Ooooh! That might not be a good solution to handle missing values. It removes all the rows, this is because every row in the data set contains at least one empty cell.  What if we remove the columns if at least one cell is missing.  This can be done using `data.dropna(axis=1)` command.  

In [None]:
columns_with_na_dropped = sf_permits.dropna(axis=1)
columns_with_na_dropped.head()

We lost some of the data, but doing this we do not have any missing values in the data set.  We can check how many columns we lost in this process.

In [None]:
# See how much data we lost?
print("columns in original dataset: %d \n" % sf_permits.shape[1])
print("columns with NA's dropped: %d" % columns_with_na_dropped.shape[1])

12 columns have had at least one empty cell and the corresponsing columns have been removed. 

## Filling in missing values automatically
_____

Another option is to try and fill in the missing values. let's consider few columns from the data set to explore how to replace missing values.
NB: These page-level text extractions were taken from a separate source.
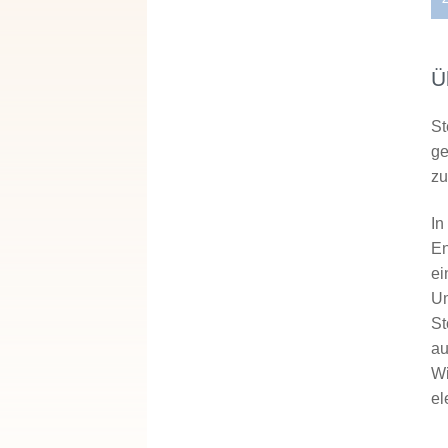
Ü
St
ge
zu
In
En
ei
Um
St
au
Wi
el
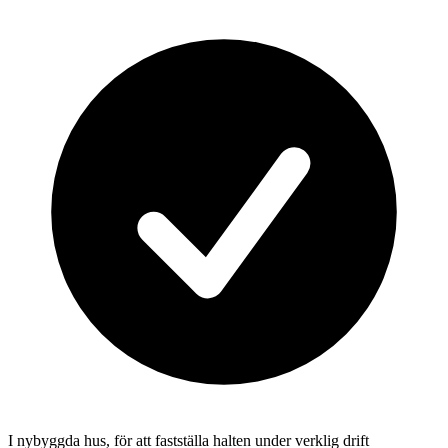
I nybyggda hus, för att fastställa halten under verklig drift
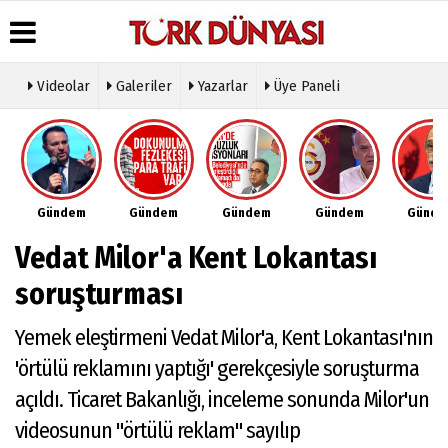
Videolar
Galeriler
Yazarlar
Üye Paneli
Üye Paneli
Hava
Köşe
Künye
Durumu
Yazarları
Haber
İletişim
Arşivi
Gazete
Video
Çerez
Manşetleri
Galeri
Gazete
Politikası
Gündem
Gündem
Gündem
Gündem
Günd
Arşivi
Anketler
Foto
Gizlilik
Galeri
Günün
Biyografiler
İlkeleri
Vedat Milor'a Kent Lokantası
Haberleri
Etkinlikler
soruşturması
Yemek eleştirmeni Vedat Milor'a, Kent Lokantası'nın
'örtülü reklamını yaptığı' gerekçesiyle soruşturma
açıldı. Ticaret Bakanlığı, inceleme sonunda Milor'un
videosunun "örtülü reklam" sayılıp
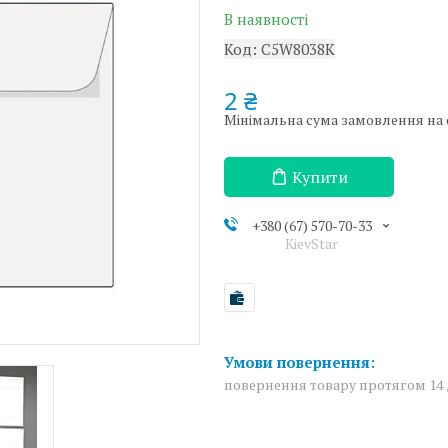
В наявності
Код:
C5W8038K
2 ₴
Мінімальна сума замовлення на са
Купити
+380 (67) 570-70-33
KievStar
повернення товару протягом 14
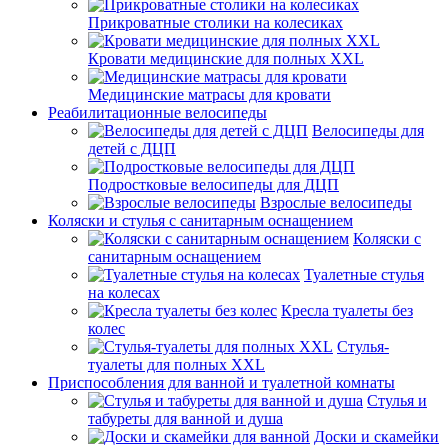
Прикроватные столики на колесиках
Кровати медицинские для полных XXL
Медицинские матрасы для кровати
Реабилитационные велосипеды
Велосипеды для
детей с ДЦП
Подростковые велосипеды для ДЦП
Взрослые велосипеды
Коляски и стулья с санитарным оснащением
Коляски с
санитарным оснащением
Туалетные стулья
на колесах
Кресла туалеты без
колес
Стулья-
туалеты для полных XXL
Приспособления для ванной и туалетной комнаты
Стулья и
табуреты для ванной и душа
Доски и скамейки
In order to select columns from `A` to `B` , you can use `data.loc[:, 'A':'B']`

In [None]:
# get a small subset of the NFL dataset
subset_sf_permits = sf_permits.loc[:, 'Permit Number' : 'Zipcode'].head()
subset_sf_permits.head()

Now let's replace all the missing values in the subset with a specific value `0`. This can be done using `subdata_fillna(0)` command available in `Pandas` library.

In [None]:
# replace all NA's in the subset with 0
subset_sf_permits.fillna(0)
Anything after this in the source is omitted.